Giuseppe Pupi Avati
Pupi Avati
Italy
Voted for
Film | Year | Director |
---|---|---|
Stagecoach | 1939 | John Ford |
Wild Strawberries | 1957 | Ingmar Bergman |
It's a Wonderful Life | 1947 | Frank Capra |
8½ | 1963 | Federico Fellini |
Vampyr | 1932 | Carl Th. Dreyer |
The Adventures of Robin Hood | 1938 | Michael Curtiz, William Keighley |
Bicycle Thieves | 1948 | Vittorio De Sica |
The 400 Blows | 1959 | François Truffaut |
Psycho | 1960 | Alfred Hitchcock |
The Cameraman | 1928 | Edward Sedgwick |
Comments
Stagecoach
I believe that all directors owe a debt to John Ford for the boundlessness of his skies. His ability to always identify the ideal place to put the camera. The stagecoach sequence is a technical masterpiece.
Wild Strawberries
This is the most extraordinary film about the circularity of time that has ever been made.
Bergman, at only 39 years old, already knew the entire path of life until its ideal conclusion.
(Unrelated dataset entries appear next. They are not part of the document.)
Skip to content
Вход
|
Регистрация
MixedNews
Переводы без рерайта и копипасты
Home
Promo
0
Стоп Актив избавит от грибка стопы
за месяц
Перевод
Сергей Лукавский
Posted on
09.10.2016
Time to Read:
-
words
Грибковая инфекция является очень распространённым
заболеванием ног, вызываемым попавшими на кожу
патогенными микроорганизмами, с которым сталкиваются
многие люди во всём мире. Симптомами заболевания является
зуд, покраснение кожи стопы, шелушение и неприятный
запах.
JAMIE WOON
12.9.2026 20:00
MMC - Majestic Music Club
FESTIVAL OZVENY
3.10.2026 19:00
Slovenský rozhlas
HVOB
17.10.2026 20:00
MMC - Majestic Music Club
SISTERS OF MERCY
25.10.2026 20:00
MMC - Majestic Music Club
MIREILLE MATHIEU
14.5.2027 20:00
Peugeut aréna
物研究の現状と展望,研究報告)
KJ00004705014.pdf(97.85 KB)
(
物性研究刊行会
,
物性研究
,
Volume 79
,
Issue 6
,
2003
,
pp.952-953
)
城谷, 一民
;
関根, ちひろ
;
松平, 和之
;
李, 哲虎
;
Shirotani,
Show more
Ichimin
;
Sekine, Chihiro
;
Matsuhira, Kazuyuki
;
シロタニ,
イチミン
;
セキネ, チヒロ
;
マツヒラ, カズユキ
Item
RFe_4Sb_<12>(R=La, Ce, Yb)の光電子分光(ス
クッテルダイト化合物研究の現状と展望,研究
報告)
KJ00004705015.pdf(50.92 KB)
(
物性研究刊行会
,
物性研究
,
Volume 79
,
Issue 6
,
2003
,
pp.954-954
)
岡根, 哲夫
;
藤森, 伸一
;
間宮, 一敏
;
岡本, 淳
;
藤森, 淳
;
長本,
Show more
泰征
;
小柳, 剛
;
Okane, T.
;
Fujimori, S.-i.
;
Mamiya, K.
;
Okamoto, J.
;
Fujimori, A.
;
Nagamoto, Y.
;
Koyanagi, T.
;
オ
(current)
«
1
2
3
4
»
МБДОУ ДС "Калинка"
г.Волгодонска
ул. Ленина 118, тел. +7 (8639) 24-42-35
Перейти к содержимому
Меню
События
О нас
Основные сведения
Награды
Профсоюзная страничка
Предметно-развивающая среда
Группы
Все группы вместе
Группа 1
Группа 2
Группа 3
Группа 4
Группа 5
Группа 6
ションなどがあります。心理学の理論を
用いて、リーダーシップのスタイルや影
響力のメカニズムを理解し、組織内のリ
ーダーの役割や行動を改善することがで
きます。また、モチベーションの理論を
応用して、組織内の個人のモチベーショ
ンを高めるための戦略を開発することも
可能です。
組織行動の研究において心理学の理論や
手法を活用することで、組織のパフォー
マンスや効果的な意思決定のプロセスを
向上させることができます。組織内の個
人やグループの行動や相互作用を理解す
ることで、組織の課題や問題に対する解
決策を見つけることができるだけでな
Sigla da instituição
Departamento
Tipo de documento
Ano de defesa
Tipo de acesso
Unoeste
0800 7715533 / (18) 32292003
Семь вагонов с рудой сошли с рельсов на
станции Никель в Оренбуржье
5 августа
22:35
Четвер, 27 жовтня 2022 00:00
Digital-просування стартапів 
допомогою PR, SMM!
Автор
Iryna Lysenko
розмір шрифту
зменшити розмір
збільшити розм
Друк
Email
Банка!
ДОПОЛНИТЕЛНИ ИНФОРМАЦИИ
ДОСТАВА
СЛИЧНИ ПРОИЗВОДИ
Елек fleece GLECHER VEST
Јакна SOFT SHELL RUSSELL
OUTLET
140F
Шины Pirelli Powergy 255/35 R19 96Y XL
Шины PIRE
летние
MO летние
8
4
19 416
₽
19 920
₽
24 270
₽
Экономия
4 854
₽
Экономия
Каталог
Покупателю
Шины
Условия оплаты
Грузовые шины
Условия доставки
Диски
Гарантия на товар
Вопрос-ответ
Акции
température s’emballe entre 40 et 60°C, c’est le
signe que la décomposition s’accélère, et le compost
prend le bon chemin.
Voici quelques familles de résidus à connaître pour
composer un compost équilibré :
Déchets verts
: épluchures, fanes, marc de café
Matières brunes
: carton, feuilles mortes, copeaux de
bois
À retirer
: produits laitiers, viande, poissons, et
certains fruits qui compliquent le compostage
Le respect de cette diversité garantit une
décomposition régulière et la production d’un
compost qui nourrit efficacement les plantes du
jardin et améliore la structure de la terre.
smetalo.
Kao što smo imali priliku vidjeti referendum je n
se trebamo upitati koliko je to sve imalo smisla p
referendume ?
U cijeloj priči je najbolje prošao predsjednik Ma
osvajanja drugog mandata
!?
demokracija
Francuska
He knew that the last nostalgia is that of childhood.
It's a Wonderful Life
This is a film that mysteriously comes closer to me as time recedes. I sense that I am part of it. Few films are able to ‘include’ you. The fraction of space that the director and crew had reserved for themselves is gone. The whole story is around me. I am in the film. I belong to it.
8½
This is the film that suggested to me the extreme potential of filmmaking. It is the film that inspired most of the filmmakers of my age to embark on this challenging profession.
Vampyr
I believe this is the archetype of my ‘extinct’ films, the ones I go searching for with a flashlight among the moss and surfacing bones of old film libraries. Where everything is death. The only gasp, that flash of light from my flashlight that unveils Dreyer's vampire.
The Adventures of Robin Hood
This is the first colour film that was screened in Bologna in the very early postwar period. I was seven years old.
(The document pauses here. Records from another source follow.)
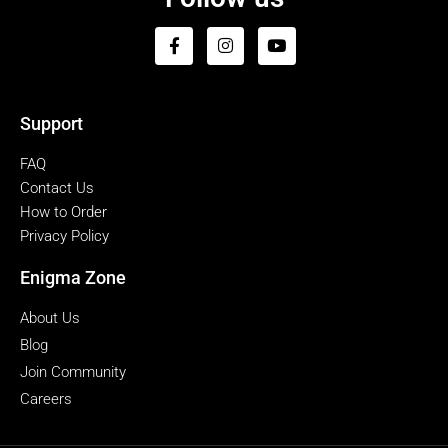
Support
FAQ
Contact Us
How to Order
Privacy Policy
Enigma Zone
About Us
Blog
Join Community
Careers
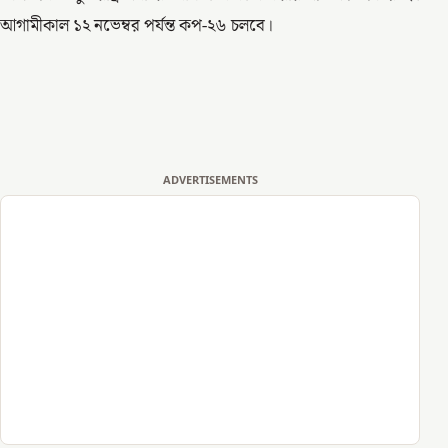
আগামীকাল ১২ নভেম্বর পর্যন্ত কপ-২৬ চলবে।
ADVERTISEMENTS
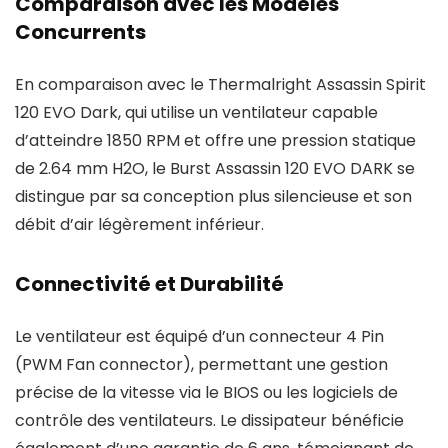
Comparaison avec les Modèles
Concurrents
En comparaison avec le Thermalright Assassin Spirit
120 EVO Dark, qui utilise un ventilateur capable
d’atteindre 1850 RPM et offre une pression statique
de 2.64 mm H2O, le Burst Assassin 120 EVO DARK se
distingue par sa conception plus silencieuse et son
débit d’air légèrement inférieur.
Connectivité et Durabilité
Le ventilateur est équipé d’un connecteur 4 Pin
(PWM Fan connector), permettant une gestion
précise de la vitesse via le BIOS ou les logiciels de
contrôle des ventilateurs. Le dissipateur bénéficie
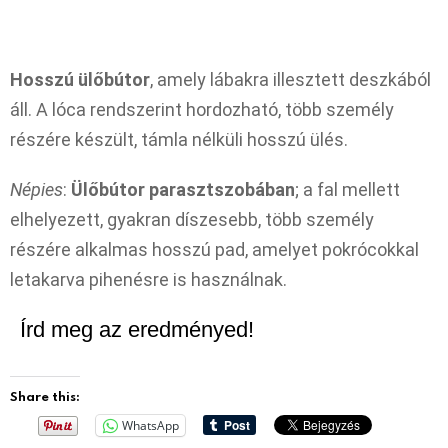
Hosszú ülőbútor
, amely lábakra illesztett deszkából
áll. A lóca rendszerint hordozható, több személy
részére készült, támla nélküli hosszú ülés.
Népies
:
Ülőbútor parasztszobában
; a fal mellett
elhelyezett, gyakran díszesebb, több személy
részére alkalmas hosszú pad, amelyet pokrócokkal
letakarva pihenésre is használnak.
Írd meg az eredményed!
Share this:
WhatsApp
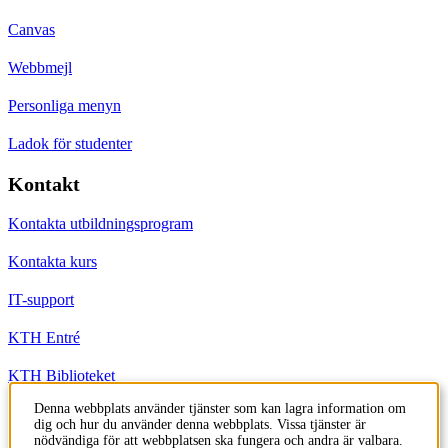
Canvas
Webbmejl
Personliga menyn
Ladok för studenter
Kontakt
Kontakta utbildningsprogram
Kontakta kurs
IT-support
KTH Entré
KTH Biblioteket
Denna webbplats använder tjänster som kan lagra information om
dig och hur du använder denna webbplats. Vissa tjänster är
KTH
nödvändiga för att webbplatsen ska fungera och andra är valbara.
It seemed to me that colour cinema was even further from the reality I hated than black and white cinema, and it knew how to show me something else.
Bicycle Thieves
Along with Luciano Emmer’s Sunday in August, one of the great films that depicted reality for the first time in the history of Italian cinema, without, however, renouncing the emotional junctures of popular storytelling that the cinema of that time demanded.
The 400 Blows
Through this film I understood the enormous difference between a film director and a ‘film author’.
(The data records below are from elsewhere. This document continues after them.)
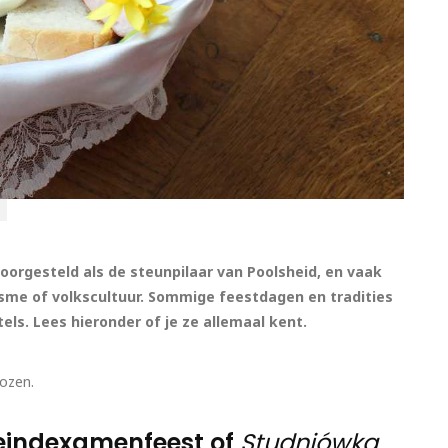
oorgesteld als de steunpilaar van Poolsheid, en vaak
isme of volkscultuur. Sommige feestdagen en tradities
tels. Lees hieronder of je ze allemaal kent.
kozen.
indexamenfeest of
Studniówka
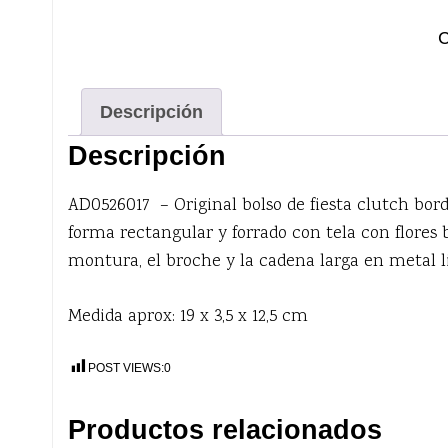
m
c
C
Descripción
Descripción
AD0526017 – Original bolso de fiesta clutch bord
forma rectangular y forrado con tela con flores 
montura, el broche y la cadena larga en metal l
Medida aprox: 19 x 3,5 x 12,5 cm
POST VIEWS:
0
Productos relacionados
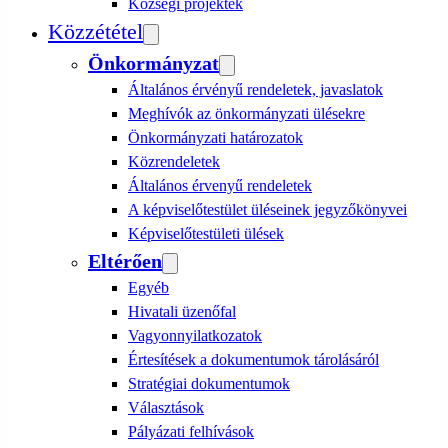
Községi projektek
Közzététel
Önkormányzat
Általános érvényű rendeletek, javaslatok
Meghívók az önkormányzati ülésekre
Önkormányzati határozatok
Közrendeletek
Általános érvenyű rendeletek
A képviselőtestület üléseinek jegyzőkönyvei
Képviselőtestületi ülések
Eltérően
Egyéb
Hivatali üzenőfal
Vagyonnyilatkozatok
Értesítések a dokumentumok tárolásáról
Stratégiai dokumentumok
Választások
Pályázati felhívások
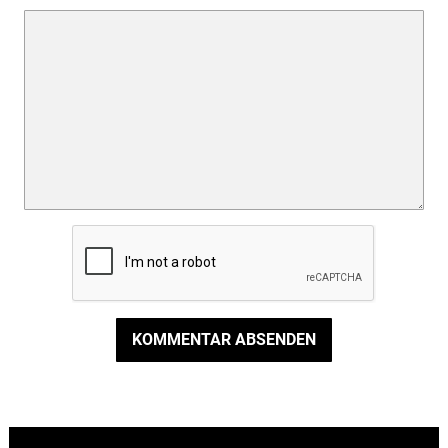
KOMMENTAR ABSENDEN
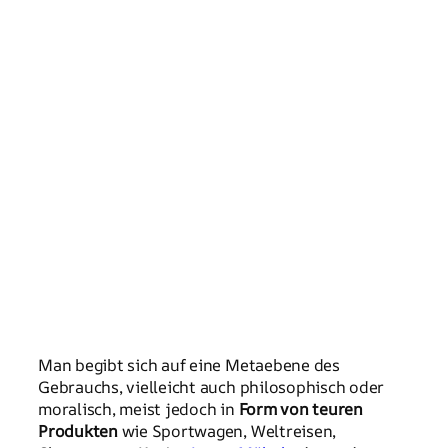
Man begibt sich auf eine Metaebene des
Gebrauchs, vielleicht auch philosophisch oder
moralisch, meist jedoch in
Form von teuren
Produkten
wie Sportwagen, Weltreisen,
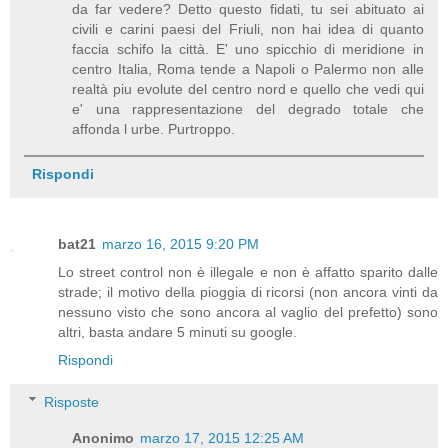
da far vedere? Detto questo fidati, tu sei abituato ai
civili e carini paesi del Friuli, non hai idea di quanto
faccia schifo la città. E' uno spicchio di meridione in
centro Italia, Roma tende a Napoli o Palermo non alle
realtà piu evolute del centro nord e quello che vedi qui
e' una rappresentazione del degrado totale che
affonda l urbe. Purtroppo.
Rispondi
bat21
marzo 16, 2015 9:20 PM
Lo street control non è illegale e non è affatto sparito dalle
strade; il motivo della pioggia di ricorsi (non ancora vinti da
nessuno visto che sono ancora al vaglio del prefetto) sono
altri, basta andare 5 minuti su google.
Rispondi
Risposte
Anonimo
marzo 17, 2015 12:25 AM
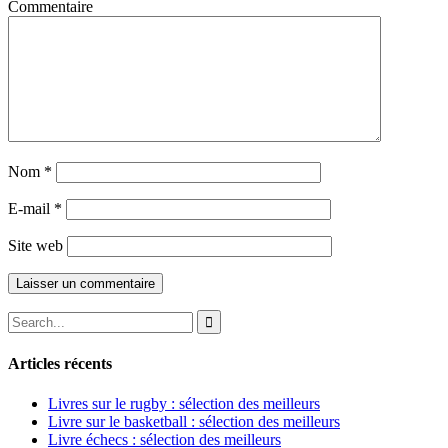
Commentaire
Nom
*
E-mail
*
Site web
Articles récents
Livres sur le rugby : sélection des meilleurs
Livre sur le basketball : sélection des meilleurs
Livre échecs : sélection des meilleurs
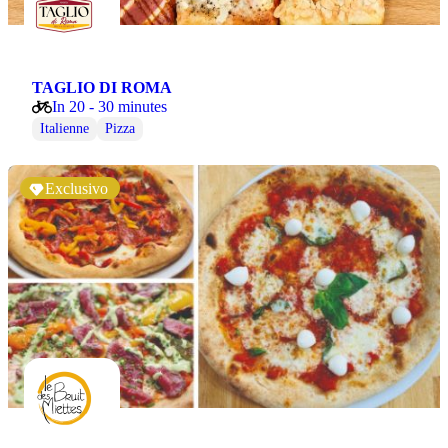
TAGLIO DI ROMA
In 20 - 30 minutes
Italienne
Pizza
Exclusivo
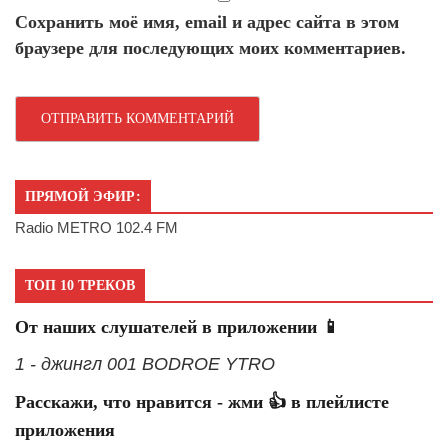
Сохранить моё имя, email и адрес сайта в этом
браузере для последующих моих комментариев.
ПРЯМОЙ ЭФИР:
Radio METRO 102.4 FM
ТОП 10 ТРЕКОВ
От наших слушателей в приложении 📱
1 - джингл 001 BODROE YTRO
Расскажи, что нравится - жми 👍 в плейлисте
приложения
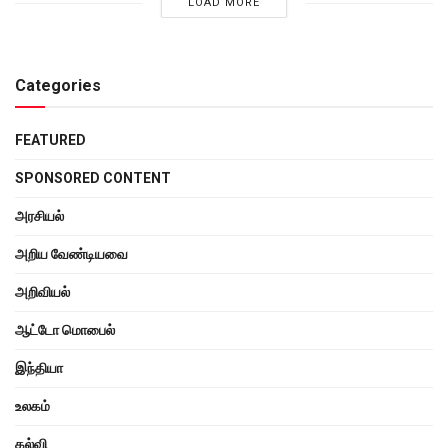
LOAD MORE
Categories
FEATURED
SPONSORED CONTENT
அரசியல்
அறிய வேண்டியவை
அறிவியல்
ஆட்டோ மொபைல்
இந்தியா
உலகம்
கல்வி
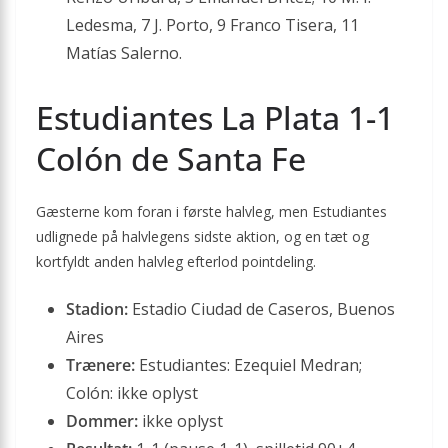
Ledesma, 7 J. Porto, 9 Franco Tisera, 11
Matías Salerno.
Estudiantes La Plata 1-1
Colón de Santa Fe
Gæsterne kom foran i første halvleg, men Estudiantes
udlignede på halvlegens sidste aktion, og en tæt og
kortfyldt anden halvleg efterlod pointdeling.
Stadion:
Estadio Ciudad de Caseros, Buenos
Aires
Trænere:
Estudiantes: Ezequiel Medran;
Colón: ikke oplyst
Dommer:
ikke oplyst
Truffaut's lesson was fundamental.
Psycho
Along with Clouzot's Les Diaboliques, one of the films to which I owe my passion for Gothic cinema, that sort of storytelling that departs from verisimilitude and then knows how to make the UNBELIEVABLE terrifyingly true. Only the great storytellers know how to accompany you on this descent into the abyss.
The Cameraman
Not even one in the hundreds of shots that make up this extraordinary poetic event catches Buster Keaton below his expressive peaks.